Wie schon der Name der Milbe verrät, gräbt sich das Weibchen Tunnel in Haut des Hundes und legt dort Eier und Kot ab. Beim Graben nimmt sie abgestorbene Hautzellen und Gewebsflüssigkeit als Nahrung auf. Die Milben sorgen beim Hund für Hautirritationen und können zudem allergische Reaktionen auslösen. Die Folge: Es entsteht ein schier unstillbarer und unerträglicher Juckreiz bei den Hunden.

Erste Anzeichen dafür, dass Ihr Hund von Grabmilben befallen ist, sind rote Flecken an Bauch und Ellbogen. Später folgen durch das Jucken selbst zugefügte Haarlosigkeit und Schuppen. Die Haut verdickt sich zunächst an den Ohren und schließlich am gesamten Körper.

Der Tierarzt kann Raubmilben beim Hund durch ein oberflächliches Geschabsel nachweisen. Da jedoch bereits eine sehr geringe Zahl an Milben einen starken Juckreiz verursachen kann, ist es ein Nachweis auf diesem Weg nicht immer möglich. In diesem Fall kann eine diagnostische Therapie erfolgen. Der Hund wird sozusagen auf Verdacht gegen Milben behandelt. Stellt sich eine Besserung ein, gilt die Infektion als bewiesen.

Haarbalgmilben (Demodex canis)

Die Haarbalgmilbe ist ein normaler Bewohner des Ökosystems Haut bei behaarten Säugetieren, kommt also bei jedem Hund vor. In geringer Anzahl löst die Milbe keine Symptome aus. Sie lebt und vermehrt sich in den Haarfollikeln und Talgdrüsen. In der Außenwelt ist sie dagegen nicht überlebensfähig.

Diese Milbe ernährt sich ebenfalls von Zellabfall und Gewebsflüssigkeit. Um eine immunologische und allergische Reaktion des Hundes zu vermeiden, lagert sie ihren Kot in eigenen Zellen ein.

Die Übertragung der Milben findet direkt nach der Geburt während des Saugakts von der Hundemutter auf die Welpen statt. Eine exzessive Vermehrung der Demodexmilben kann die Erkrankung Demodikose hervorrufen.

Diagnose: Wie lassen sich Milben beim Hund nachweisen?

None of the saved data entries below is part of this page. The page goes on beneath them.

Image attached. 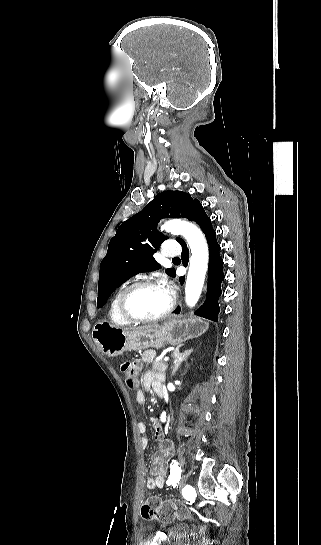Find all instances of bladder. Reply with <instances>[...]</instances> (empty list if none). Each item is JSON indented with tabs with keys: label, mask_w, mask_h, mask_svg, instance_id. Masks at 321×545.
Masks as SVG:
<instances>
[{
	"label": "bladder",
	"mask_w": 321,
	"mask_h": 545,
	"mask_svg": "<svg viewBox=\"0 0 321 545\" xmlns=\"http://www.w3.org/2000/svg\"><path fill=\"white\" fill-rule=\"evenodd\" d=\"M187 530V526L184 523H174L166 528L167 535L179 539L181 538Z\"/></svg>",
	"instance_id": "31cf9c89"
}]
</instances>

Bei den meisten Milbenarten eignet sich ein oberflächliches Hautgeschabsel oder ein Klebestreifenpräparat, um die Parasiten nachzuweisen. Bei Ohrmilben benötigt man hingegen einen Abstrich aus den Ohren. Demodexmilben lassen sich durch ein tiefes Hautgeschabsel, ein Quetsch- oder Klebestreifenpräparat sowie durch die Untersuchung der Haarwurzeln von ausgezupften Haaren nachweisen.

Dampfreiniger Wohnung putzen
Beim Kampf gegen Milben ist häufiges und intensives Putzen das A und O.

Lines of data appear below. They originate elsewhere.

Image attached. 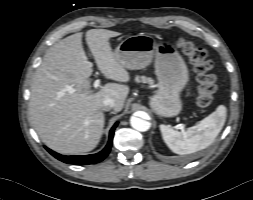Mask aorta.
<instances>
[{
	"instance_id": "obj_1",
	"label": "aorta",
	"mask_w": 253,
	"mask_h": 200,
	"mask_svg": "<svg viewBox=\"0 0 253 200\" xmlns=\"http://www.w3.org/2000/svg\"><path fill=\"white\" fill-rule=\"evenodd\" d=\"M131 126L136 129L137 131L145 132L150 128V122L138 118V117H131L130 119Z\"/></svg>"
}]
</instances>
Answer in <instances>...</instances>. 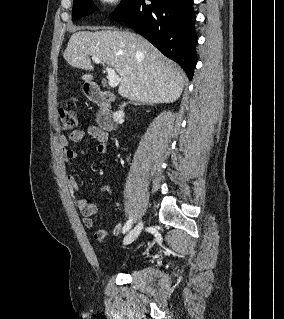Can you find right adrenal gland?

Therapie: Wie lassen sich Milben beim Hund behandeln?

Bei einigen Milbenarten (Cheyletiellen, Sarkoptes, ggf. Otodectes und Demodex) empfiehlt es sich, nicht nur den erkrankten Hund zu therapieren. Aufgrund der hohen Ansteckungs- und Übertragungsgefahr sollen Sie alle empfänglichen Tiere im Haushalt mithandeln.

Eine Therapie muss mehrfach wiederholt werden, um alle Entwicklungsstadien der Milben abzutöten. Bei Hunden mit sehr dichtem oder langem Fell kann es für den Behandlungserfolg außerdem erforderlich sein, den Hund zu scheren.

Medikamentöse Behandlung

Für die Behandlung von Milben bei Hunden stehen verschiedene Medikamente zur Verfügung. Die Palette reicht von abtötenden (akariziden) Wirkstoffen in Shampooform, über Tabletten bis hin zu Spot-on-Präparaten. Bei schlimmerem Befall mit Milben und darauffolgenden sekundären Infektionen der Haut müssen auch diese mit antibakteriellen Shampoos oder sogar hautgängigen Antibiotika behandelt werden.

Eine Therapie sollte immer durch den Tierarzt erfolgen.

Intensive Reinigung der Wohnung

Um gegen Milben beim Hund erfolgreich zu sein, ist es zudem entscheidend, dass Sie auch ihre Wohnung von allen Parasiten befreien. Neben der mechanischen Reinigung wie Staubsaugen oder Wischen sollten Sie auch ein Kontaktinsektizid benutzen.

Sie müssen außerdem den gesamten Wohnraum, das Auto, den Schlafplatz des Hundes, Transportkörbe oder -käfige und Pflegeutensilien (wie Kämme oder Bürsten) konsequent und gründlich während der gesamten Therapiedauer mitbehandeln.

Vorbeugen: Wie vermeide ich Milben beim Hund?

Behandeln Sie ihren Hund regelmäßig prophylaktisch gegen einen Zeckenbefall, beugen Sie damit auch einer Infektion mit den meisten Milbenarten vor. Hier eignen sich vor allem Spot-on-Präparate und Medikamente in Tablettenform. Der Kontakt zu infizierten Tieren sollte vermieden werden. Da die Demodex-Milbe zur normalen Hautfauna des Hundes gehört, ist hier eine medikamentelle Prophylaxe nicht möglich.